Segment Start: Data shown

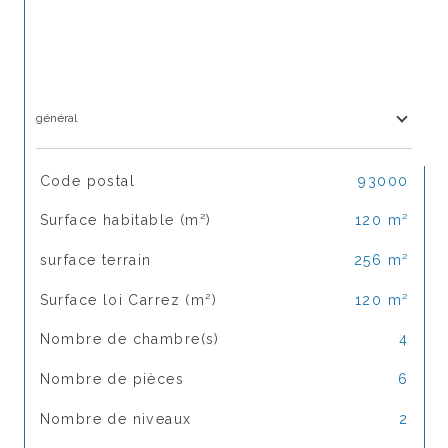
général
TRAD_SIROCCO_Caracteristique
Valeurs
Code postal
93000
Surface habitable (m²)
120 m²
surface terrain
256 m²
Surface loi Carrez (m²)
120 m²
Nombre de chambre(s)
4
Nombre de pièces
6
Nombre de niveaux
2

Segment End: Data shown
Segment Start: Data shown

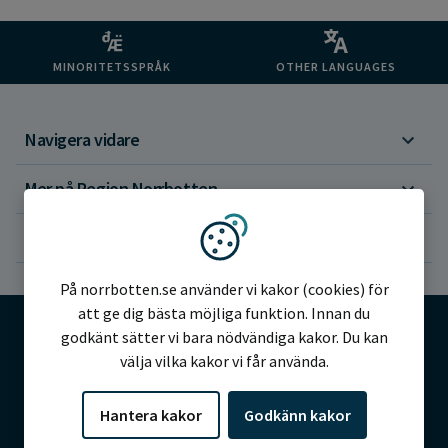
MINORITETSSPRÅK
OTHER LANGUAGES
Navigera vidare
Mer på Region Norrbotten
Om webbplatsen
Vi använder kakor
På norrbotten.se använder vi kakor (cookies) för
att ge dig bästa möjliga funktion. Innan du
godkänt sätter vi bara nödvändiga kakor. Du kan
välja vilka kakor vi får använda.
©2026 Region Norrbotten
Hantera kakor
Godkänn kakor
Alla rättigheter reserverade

Segment End: Data shown

Your answer should be the lines above from the one containing "att ge dig bästa möjliga funktion. Innan du" through the one containing "Alla rättigheter reserverade", copied exactly and with both ends kept.

att ge dig bästa möjliga funktion. Innan du
godkänt sätter vi bara nödvändiga kakor. Du kan
välja vilka kakor vi får använda.
©2026 Region Norrbotten
Hantera kakor
Godkänn kakor
Alla rättigheter reserverade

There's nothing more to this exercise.